1. NAAは単独では0.1mg/lのみが第1次子球の生長を促進した.
2. 0.1または1mg/lのNAAを含む培地に0.001mg/lのBAを添加すると第1次子球の生長は一層促進されたが, 0.1mg/lのBAは子球の生長を抑えた.
3. 第1次子球は新たに子球 (第2次子球) を形成し, 0.01mg/l以上のNAAと0.01mg/l以下のBAを含む培地で第2次子球がよく形成された.

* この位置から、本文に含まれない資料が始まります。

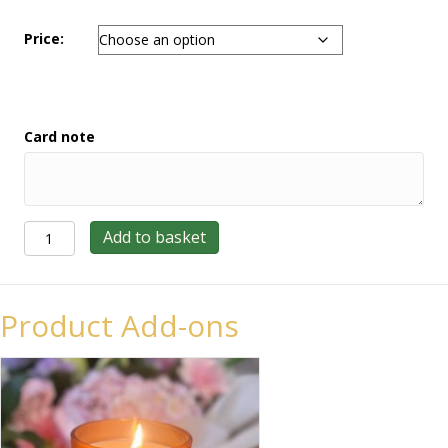
Price:
Card note
Rose
Add to basket
Tied
Sheath
quantity
Product Add-ons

4. 0.1mg/l以上のNAAは第1次子球の発根を促進したが, BAは発根を抑え, 特に0.1mg/lのBAは, 発根をほとんど完全に抑えた.
5. 第1次子球の生長, 発根及び第2次子球の形成は全般的に暗条件よりも明条件で促進された.
6. NAA及びBAを種々の濃度で含有する培地の明条件と暗条件で培養した第1次子球を, 低温処理 (3°C, 60日間) したのち圃場に植えた場合, 明条件で培養した子球の出葉が暗条件のものより全般的にすぐれていた. 培地に添加した生長物質は圃場での子球の出葉に抑制的に作用する場合が多く, 特に0.1mg/lのBAといずれの濃度でのNAAを含む培地の暗条件で培養した子球の出葉は著しく抑制された.
7. 本研究の結果から, ヒメサユリの第1次子球は, 0.1mg/lのNAAと0.001mg/lのBAを含有するMS-基本培地の明条件で培養するとよいことがわかった.